Last Updated: 2017-04-09 20:27:41 UTC
by Didier Stevens (Version: 1)
A was asked if I could share the files of my last diary entry: Domain Whitelisting With Alexa and Umbrella Lists.
You can find the files on my site here. And to teach you how to fish :-), here are the commands I used to produce these lists:
csv-cut.py -s "\t" 1 emd.txt > blocklist.txt
csv-lookup.py -s , -e blocklist.txt 0 top-1m-umbrella.csv 1 0 blocklist-umbrella.csv
csv-lookup.py -s , -e blocklist.txt 0 top-1m-alexa.csv 1 0 blocklist-alexa.csv
My csv tools can be found on my Beta GitHub repository.
My assumption when I read this blog post, was that the blocklisted domains would rank low in the Alexa and Umbrella lists. They don't, look at the histograms of the rankings.

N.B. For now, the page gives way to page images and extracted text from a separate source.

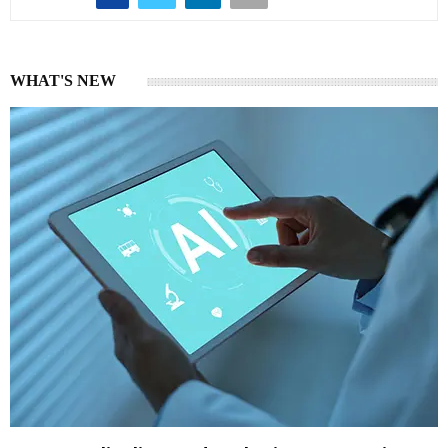
WHAT'S NEW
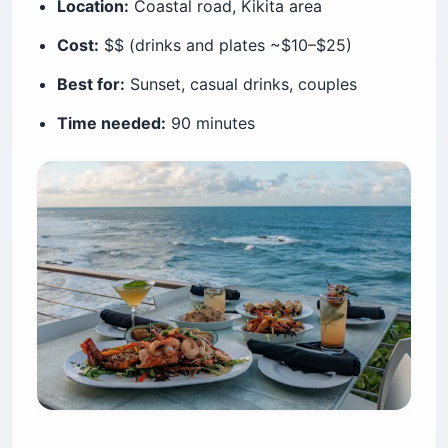
Location:
Coastal road, Kikita area
Cost:
$$ (drinks and plates ~$10–$25)
Best for:
Sunset, casual drinks, couples
Time needed:
90 minutes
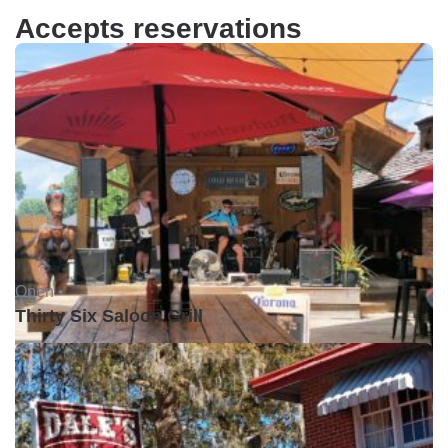
Accepts reservations
Open •
Thirty Six Saloon Grill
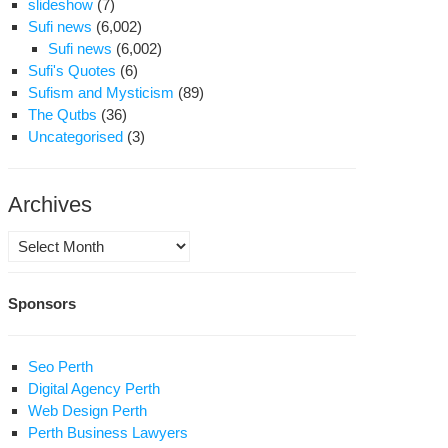
slideshow
(7)
Sufi news
(6,002)
Sufi news
(6,002)
Sufi's Quotes
(6)
Sufism and Mysticism
(89)
The Qutbs
(36)
Uncategorised
(3)
Archives
Archives
Sponsors
Seo Perth
Digital Agency Perth
Web Design Perth
Perth Business Lawyers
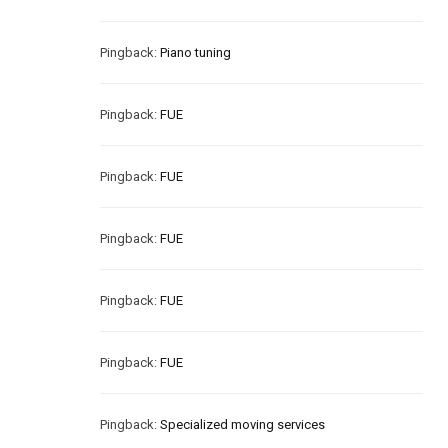
Pingback:
Piano tuning
Pingback:
FUE
Pingback:
FUE
Pingback:
FUE
Pingback:
FUE
Pingback:
FUE
Pingback:
Specialized moving services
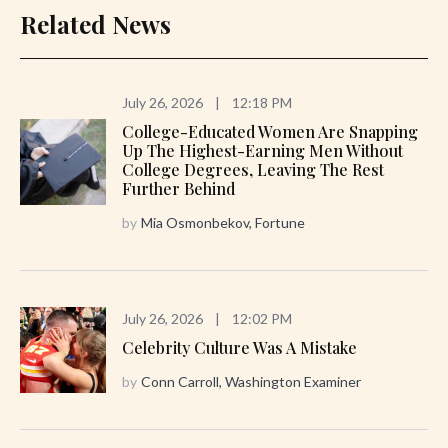
Related News
July 26, 2026
|
12:18 PM
College-Educated Women Are Snapping
Up The Highest-Earning Men Without
College Degrees, Leaving The Rest
Further Behind
by
Mia Osmonbekov, Fortune
July 26, 2026
|
12:02 PM
Celebrity Culture Was A Mistake
by
Conn Carroll, Washington Examiner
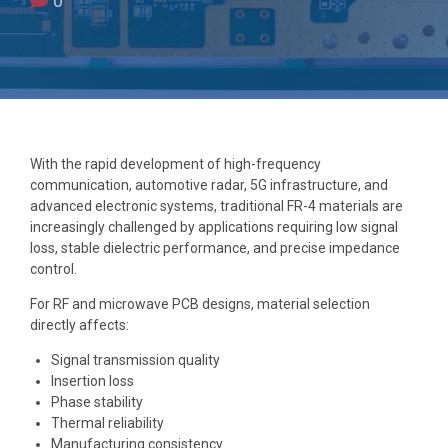
0
With the rapid development of high-frequency
communication, automotive radar, 5G infrastructure, and
advanced electronic systems, traditional FR-4 materials are
increasingly challenged by applications requiring low signal
loss, stable dielectric performance, and precise impedance
control.
For RF and microwave PCB designs, material selection
directly affects:
Signal transmission quality
Insertion loss
Phase stability
Thermal reliability
Manufacturing consistency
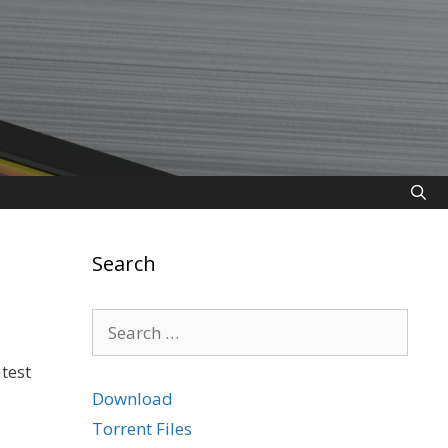
Search
Search
for:
test
Download
Torrent Files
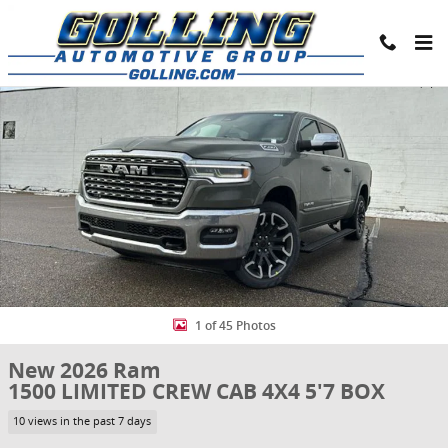
Skip to main content
New 2026 Ram 1500 LIMITED CREW CAB 4X4 5'7 BOX Pickup Photo 1
Share
1 of 45 Photos
New 2026 Ram
1500 LIMITED CREW CAB 4X4 5'7 BOX
10 views in the past 7 days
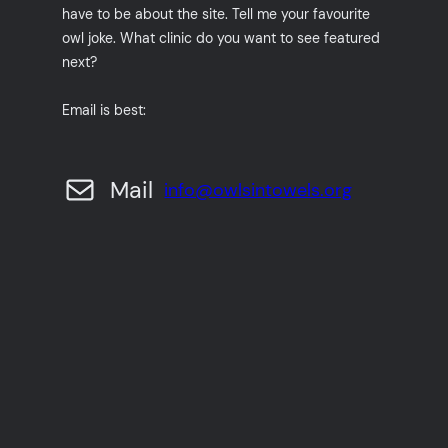
have to be about the site. Tell me your favourite
owl joke. What clinic do you want to see featured
next?
Email is best:
Mail
info@owlsintowels.org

Blocklisted domains with Alexa rank:
Blocklisted domains with Umbrella rank:
These long tail distributions indicate that blocklisted domains with higher ranks are more prevalent than those with lower ranks. This is also reflected in the ranking median (287,251 for Alexa and 393,879 for Umbrella) and average (350,553 for Alexa and 420,846 for Umbrella).
Conclusion: don't use Alexa and Umbrella top 1,000,000 lists as whitelists blindly, even if you just use the top 1000 or 10000.